I had been striking out consistently in terms of students submitting asynchronous work. So, to increase the likelihood of students responding to the “I wish my teacher knew…” prompt, I made it a classroom activity. I classified it as “social-emotional learning” in case my principal asked what we were doing. Each student had their own document to open and submit in Google Classroom. I opened up the document I had created about myself and shared it with the class to provide an example of what I was looking for.

I wish my teacher knew that I am upside-down, topsy turvy. My parents fight all the time, my mom never smiles anymore and I want to stay with my grandma. I wish my teacher knew I have a hard time focusing when we are doing long division because I just think about what’s going on at home. I wish my teacher knew I stay up at night watching my little sister because she cries a lot. They call it “colic.” I wish there was a cure for colic so we could all get some sleep. I wish my teacher knew I love to read and write — that writing is my freedom and reading is my savior. I wish my teacher knew that my words never fail me, but I have learned that people you trust do.

I didn’t know what to expect, but I did know that I wasn’t getting much student engagement, we had collectively gone through 4 or 5 different curricular and schedule changes, and I was at the end of my rope.
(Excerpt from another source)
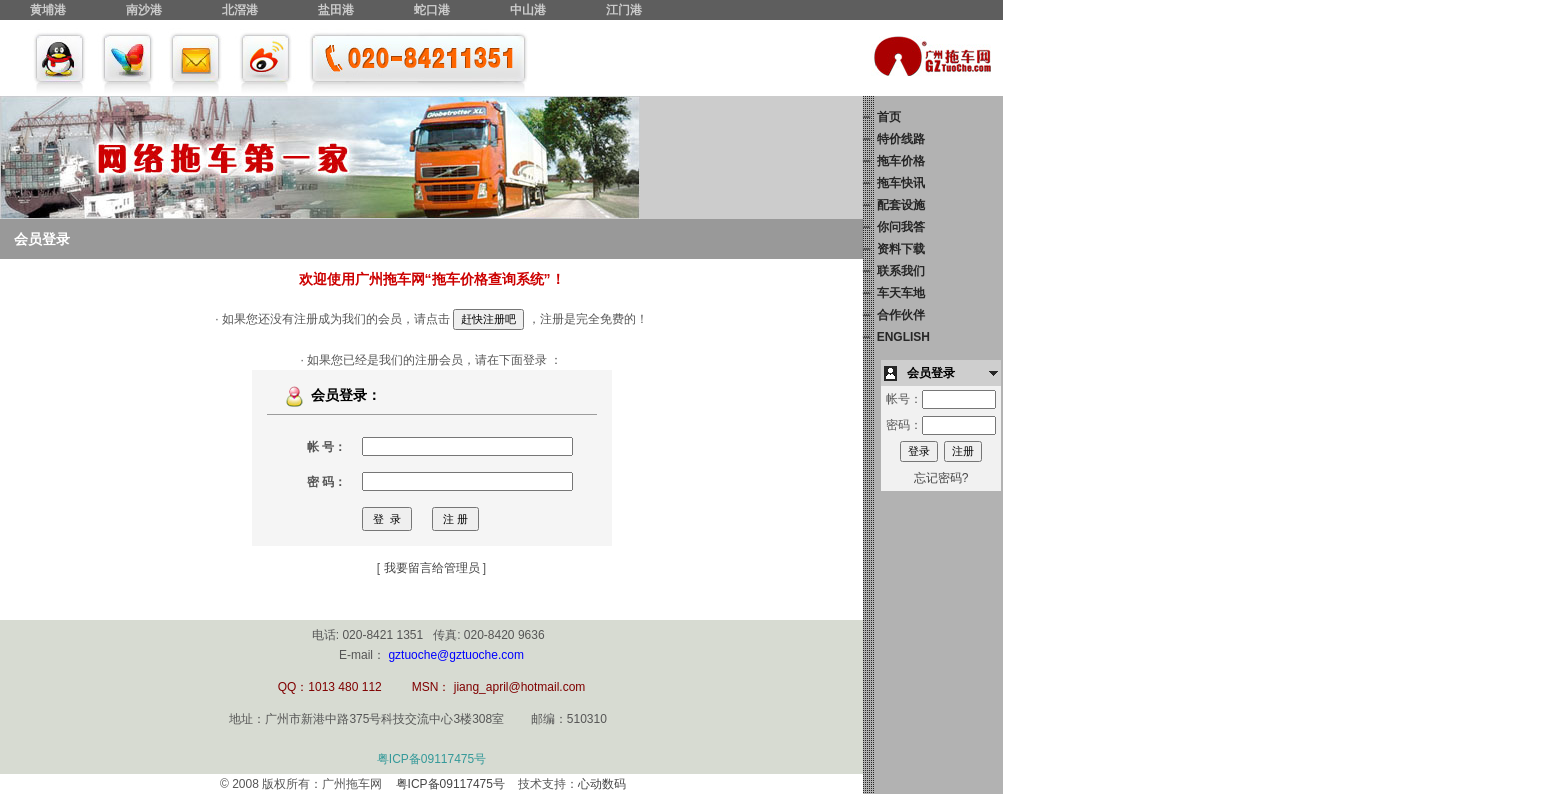 This screenshot has height=794, width=1568. What do you see at coordinates (901, 271) in the screenshot?
I see `联系我们` at bounding box center [901, 271].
Why don’t I serve up a dose of stark honesty and vulnerability to the students? What do I have to lose?

There were a TON of questions — many more than I had anticipated or had time to answer. Did my parents split up? (Yes.) Did I ever manage to learn long division? (Yes!) What did I mean by “writing is my freedom?” (What do you think I meant by that?)

I had them HOOKED for the first time since the beginning of the school year! Then it was their turn to write. I gave them 10 minutes. I opened my latin jazz playlist and let the kids type. I didn’t check what they wrote until the end of the day. And wow… I had a lot to learn about my students. What did my kids want me to know about them?

  • They feel bad about themselves when they don’t know the answer to something.
  • They have experienced the death of a loved one from COVID and they don’t feel like themselves.
  • They are experiencing health issues (cancer, diabetes) and their quality of life feels “bad.”
  • They are going through puberty (and it sucks).
  • They feel like coronavirus has robbed them of all their milestones and joy.
  • They are bored.
  • They have nothing going on in life.
  • They love school.
  • They love math.
  • They are shy and don’t want to be called on.
  • They were born in different countries.
  • They love to be organized.
  • They have a lot of chores to do at home.
  • They help out with their family daycare business, so sometimes they have the camera and sound off because it’s loud.
  • That students have been hurt by many previous teachers and they are happy that this year they have a nice teacher.
  • They are learning a lot.

And SO much more!

My heart was so full… I could only read a few messages at a time. This was a good lesson for me. Our students have so much they want to share — we need only give them the opportunity. And now it’s my job to listen to what they have to say and create a classroom space that affords them the opportunity to thrive.